Note de Charlotte Mason Poetry : Cette semaine, nous poursuivons notre voyage à travers The Changing Year avec une promenade en mars. Pour plus d’informations sur la façon d’utiliser cette ressource inspirante de Florence Haines, consultez l’épisode du mois dernier intitulé « Une promenade en février« . Nous espérons que l’épisode de cette semaine vous donnera des idées intéressantes pour des études spéciales, ainsi qu’une incitation à sortir vous-même pour explorer la nature pendant cette période très spéciale de l’année.   

Par Florence M. Haines
La nature au fil de l’année, pp. 17-25

“D’abord, le robuste Mars, les sourcils sévèrement courbés
Et puissamment armé, chevauchait un Bélier,
Le même qui survola l’Hellespont* ;
Il tenait aussi dans sa main une bêche,
Et dans un sac toutes sortes de graines,
Qu’il répandait sur la terre en passant.”

Spenser

“Si Mars arrive comme un lion, il s’en ira comme un mouton”, bien que parfois le processus soit inversé car, comme le proverbe écossais nous en avertit, “le vent de la tempête arrive lors des Jours d’emprunt”. Les Jours d’emprunt correspondent aux trois derniers jours de Mars. Comme ils sont d’ordinaire tempétueux, nos ancêtres crurent trouver l’explication de ce fait, en supposant que Mars empruntait à Avril, afin d’allonger son règne : 

Mars emprunta à Avril
Trois jours et ils étaient mauvais. 

Cette croyance populaire, qu’on retrouve dans presque toute l’Europe, varie peu d’un pays à l’autre et, dans chaque cas, l’explication a la même origine, à savoir la tentative de ce mois de faire périr quelques bêtes. Dans la version espagnole, un berger promit à Mars un agneau si, en retour, le mois donnait du beau temps à son troupeau. Le contrat fut honorablement tenu par Mars, mais lorsqu’il demanda son agneau vers la fin du mois, le berger, dont le troupeau était en pleine forme, se dit qu’il ne restait plus que trois jours et refusa de payer sa dette. Mars lui répondit, furieux de tant d’ingratitude : « Tu ne veux pas tenir ta promesse, sache donc que pendant les trois jours qui me restent, puis pendant les trois autres que mon compère Avril me prêtera, tous tes moutons mourront. » Cette menace fut exécutée durant les six terribles jours qui suivirent. Dans la version française, un homme riche se vantait le 30 mars :

“J’ai passé Mars, et Marsillon
Sans qu’il m’en ait coûté ni vache ni taurillon.”

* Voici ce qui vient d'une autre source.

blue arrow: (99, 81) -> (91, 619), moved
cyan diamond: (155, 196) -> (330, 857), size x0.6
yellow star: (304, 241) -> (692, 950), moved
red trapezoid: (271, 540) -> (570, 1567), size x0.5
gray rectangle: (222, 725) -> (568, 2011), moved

L’entendant se vanter ainsi, Mars suggéra à Avril :

« Avril, prête m’en un, prête m’en deux, prête m’en trois,
Et un que j’ai, ça fera quatre, et nous mettrons tout son bétail aux abois »

Dans la version britannique, il existe ces curieux vers : 

“Mars dit à Avril :
Je vois trois agneaux sur une hauteur ;
Mais prêtez-moi vos trois premiers jours,
Et je m’engage à les faire mourir.
Le premier jour, il y aura vent et pluie ;
Le second jour, neige et grésil ;
Le troisième il y aura une telle gelée
Que les oiseaux en seront collés aux arbres.
Mais quand les trois jours empruntés furent écoulés, 
Les trois stupides agneaux rentrèrent boiteux à la maison.”

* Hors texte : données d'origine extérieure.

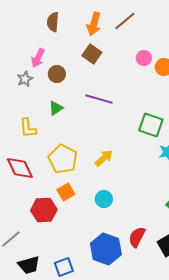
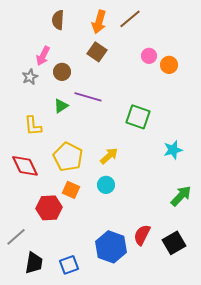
purple line: (99, 99) -> (88, 97), moved
green square: (151, 125) -> (138, 117), moved
orange square: (66, 192) -> (71, 190), turned -36
cyan circle: (104, 199) -> (106, 185), moved
black trapezoid: (29, 265) -> (34, 263), turned -65

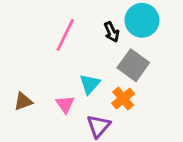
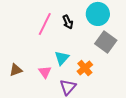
black arrow: (112, 32) -> (68, 22), moved
gray square: (133, 65) -> (106, 42), moved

En anglais, “stupide” se dit “silly” et ce mot est vraisemblablement l’équivalent de l’ancien “seely” : pour heureux, chanceux, ou plutôt “innocent, sans ruse”. En Angleterre, le Suffolk fut d’ailleurs appelé “silly Suffolk” en référence à la piété de ses habitants, dont témoigne le nombre d’églises dans le comté.

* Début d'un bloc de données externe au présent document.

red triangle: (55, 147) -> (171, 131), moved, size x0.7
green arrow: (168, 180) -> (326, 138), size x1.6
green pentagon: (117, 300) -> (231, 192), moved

Après le croassement des Corbeaux dans les Ormes et les Sycomores, quel signe plus distinctif du printemps avons-nous d’autre que ces stupides Moutons avec, à leurs côtés, leurs agneaux frisés aux longues jambes ? Les toisons blanches éparpillées sur la pelouse verte sous le ciel bleu vif, également parsemé de doux cumulus, sont un parfait présage du printemps, surtout quelques semaines plus tard, lorsque l’Aubépine et le Pommier déploient leurs pétales de neige parmi les haies fraîchement reverdies, car

“Le printemps est tout de blanc vêtu,
Vêtu de blanc comme le lait :
Dans des flots de lumière
Les nuages blancs s’égarent dans le ciel :
Les papillons blancs dans l’air ;
Les Marguerites blanches taquinent le sol :
Les Cerisiers et les Poiriers
Dispersent leurs neiges autour d’eux.”

Robert Seymour Bridges

Toutefois, à l’heure actuelle, nous venons à peine de dire adieu aux neiges hivernales, et les vents impétueux du mois de mars font obstacle à une floraison trop précoce ; dans le même temps, ces derniers assèchent et fragmentent le sol, le rendant ainsi prêt à recevoir les graines

“Qu’il répandait sur la terre en passant.”

« Un grain de poussière de mars vaut la rançon d’un roi” , de plus, “jamais pluie au printemps, ne passe pour mauvais temps”, et le tonnerre de mars promet l’abondance car “Quand au mois de mars il tonne, Bacchus nous remplit la tonne.”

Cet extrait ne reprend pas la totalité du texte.